Mortality from prostate cancer (PCa) has decreased substantially in the United States, coinciding with the initiation of widespread prostate-specific antigen (PSA) –based screening. From 1994 to 2006, mortality rates declined by an average of 4% per year, the most rapid decline observed for any cancer site.^{1} Mathematical models have estimated that the stage migration induced by screening likely accounts for 45% to 70% of the observed reduction in PCa mortality through 2000.^{2} Notably, a similar decline was observed in Tyrol, Austria after the introduction of a PSA screening program, compared with the rest of the country where screening and curative treatment were uncommonly performed.^{3}

The European Randomized Study of Screening for Prostate Cancer (ERSPC) recently reported a 20% reduction in PCa mortality and a 41% reduction in metastatic disease at diagnosis in an intent-to-screen analysis conducted after a median follow-up time of 9 years.^{4} More recently, ERSPC estimated a mortality reduction of 31% after adjustment for noncompliance in the screening arm and contamination in the control arm.^{5} However, serious concerns were raised because the original ERSPC report included estimates indicating that a large number of men would have to be screened and treated to prevent one death from PCa.^{6} The number needed to treat (NNT) is a useful statistic to assess the balance of benefits and harms of an intervention.^{7} The goal of this study is to highlight some of the pitfalls in the calculation and interpretation of the NNT statistic and, in particular, to provide revised estimates of the NNT from the ERSPC trial accounting for the important effects of longer follow-up time.
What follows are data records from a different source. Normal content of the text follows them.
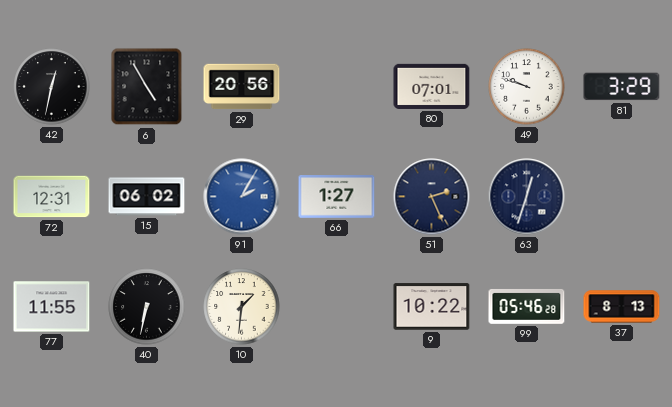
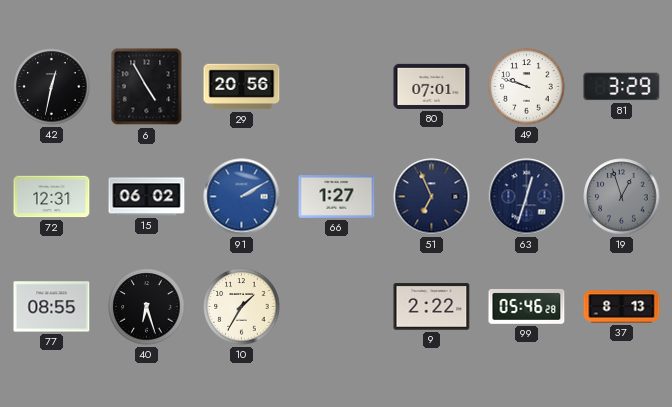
91: 2:05 -> 2:10
51: 2:26 -> 6:56
19: none -> 12:57
77: 11:55 -> 08:55
40: 6:32 -> 6:27
10: 1:31 -> 1:35
9: 10:22 -> 2:22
Whether or not one accepts that PSA screening has a mortality benefit or at least reduces the incidence of metastatic disease, it must be acknowledged that screening programs engender costs at both the individual and societal level.^{8} Central to the debate over PSA screening are concerns regarding the diagnosis and treatment of tumors that may not cause harm.^{9} In the ERSPC trial, Schroder et al^{4} used the difference in cumulative mortality between the screening and control arms and the excess incidence of PCa in the screening arm to estimate a NNT of 48 to prevent one PCa death after a median follow-up time of 9 years. Because not every patient diagnosed with PCa will require treatment, NNT can be described more accurately in this context as the number needed to diagnose.^{10} The number needed to screen (NNS), which is simply the reciprocal of the absolute difference in cumulative mortality, was initially reported by ERSPC as 1,410 at the 9-year follow-up mark. This number can be reinterpreted as the number needed to be offered screening. The NNS was 1,068 when screening arm assignees who never underwent any screening were excluded.

Previous authors noted that the NNT statistic frequently has been used incorrectly in clinical trial reports in leading journals.^{11,12} NNT is easily understood when referring to proportions of patients assigned to each group at baseline but becomes more complex when dealing with differences in time-to-event data or event rates, which are based on actual person-time of observation. First, when rates, rather than proportions, are used as the basis for estimating NNT in the context of mortality, the NNT represents the amount of person-time (usually person-years), not the number of persons, that must be treated to prevent one death. Although this approach has been advocated as a way of standardizing the observation period and thus dealing with trials that have long and varying follow-up times for patients, the results are less intuitively appealing to clinicians, and their validity depends on the assumption that risk changes at a constant rate over time.^{12–14} Second, in almost all long-term trials such as ERSPC, some participants are removed from observation (ie, censored as a result of death or loss to follow-up) at varying points during follow-up, and the rates of censoring can also vary between treatment groups. Ignoring censoring, particularly differential censoring, can distort estimates of NNT that are based on simple proportions. This risk of distortion can be mitigated by instead calculating NNT based on the survival curves (or equivalent cumulative hazard functions [CHFs]) for each treatment group derived from common statistics such as the Kaplan-Meier or Nelsen-Aalen estimators, which account for variations in follow-up time among patients.^{15} Schroder et al^{4} appear to have used the Nelsen-Aalen CHF in estimating NNS and NNT. Because recalculation of the NNS and NNT using simple proportions based on the number of patients at baseline and the number of PCa deaths in each group yields nearly identical results, we assume that the pattern of censoring was approximately equivalent in each arm of the trial.

In the current analysis, however, we focused on another concern that we believe has a major effect on interpretation of NNT and NNS in the ERSPC, namely the fact that these statistics are time specific and will change as the risks for the treatment groups either converge or diverge over time. By extracting hazard rate estimates from the authors' Nelsen-Aalen curves and applying those rates in an appropriate model, we calculated predicted NNS and NNT estimates for different periods of follow-up.